Karen and I are very compatible hikers, and have hiked together many times on ADK outings. Stopping for delectable wild berries is one of the gifts of a mountain hike in July, and would that there were more cool streams for splashing the face with water on a hot humid day.
|(these blueberries won't last long in my dirty sweaty palm)|
The last three-quarters of a mile to the summit of Treadway Mountain is along a ridgeline. At an elevation gain of 800 feet, the entire ascent is so gradual that we could keep up a running conversation most of the time.
|(long stretches of rose quartz rise along the ridge)|
And then there are the summit rewards. Views of the Pharoah Lake Wilderness Area are gorgeous with Pharoah Lake front and center. Despite the haze, we could see rows and rows of mountains in the distance.
|(Pharoah Lake Wilderness Area)|
The rocks were hot, but a large cloud gave us enough shade for our hiker's lunch. Peanut butter never tastes so good as at the top of a mountain!
|(I admire the summit view of Pharoah Lake from a rocky promontory)|
We poked through the trees to rocks on every side. Open areas offer views in three directions. Some of the trees had grown since I had been here with my father years ago, but they only added a more dramatic color contrast to the scene. Karen said that a friend of hers claims Treadway as his favorite hike in the Adirondacks--a very strong affirmation for this outing.

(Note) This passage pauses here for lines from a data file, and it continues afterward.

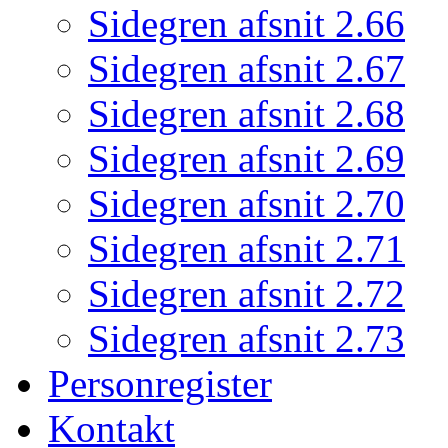
Sidegren afsnit 2.66
Sidegren afsnit 2.67
Sidegren afsnit 2.68
Sidegren afsnit 2.69
Sidegren afsnit 2.70
Sidegren afsnit 2.71
Sidegren afsnit 2.72
Sidegren afsnit 2.73
Personregister
Kontakt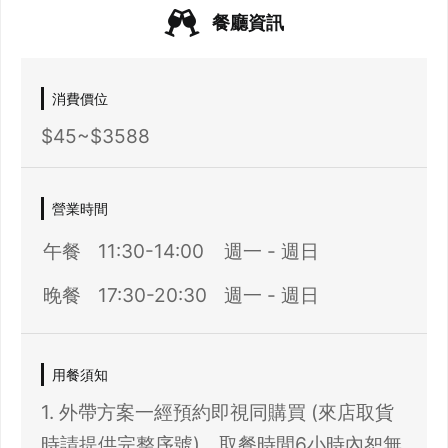
餐廳資訊
消費價位
$45~$3588
營業時間
午餐
11:30-14:00
週一 - 週日
晚餐
17:30-20:30
週一 - 週日
用餐須知
1. 外帶方案一經預約即視同購買 (來店取貨
時請提供完整序號)，取餐時間6小時內恕無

|(views abound, including this one toward Wallface and Algonquin)|
When the sun came out again in earnest, Karen and I began our descent. This time we rarely stopped for berries, and the bugs did not seem so bad on the lower part of the trail. Was this because they are less vicious later in the day or were we hiking faster and really did get ahead of them? Whatever the reason, our new goal was Putnam Pond.
|(I can see water through the trees!)|
We had left our bathing suits with our boats at the trailhead. We expected to re-join Punk and Deb for a swim after our return to the other side of the pond, but, first, we planned to jump in as soon as possible. It took only seconds for us to peel off our sweaty clothes and get into our suits.
Even better than peanut butter at the summit, is a swim at the base! Heat and fatigue melted away as we submerged ourselves. Up and under, over and over, we felt like dolphins. Eventually, we climbed into our kayaks for the paddle back to the campground.
When we met up again with our friends, they described a thoroughly enjoyable wilderness day paddling to a remote campsite and swimming off the rocks with loons nearby. Then the talk turned to next year--would we return here? what might we do differently or the same? There was never any question that we would want to camp together again.
|(Karen heads out in her Hornbeck back across Putnam Pond)|
As we loaded our boats onto our cars, we all wished we could stay longer. As hot as it was here, it would be hotter in Albany. We reminded ourselves that this is what a getaway is--a moment in time, spent with wonderful people in a beautiful location. Here's to another Women's Camping Overnight in 2014!
(Note: Pharoah as in Pharoah Lake is the Adirondack spelling of the word pharaoh.)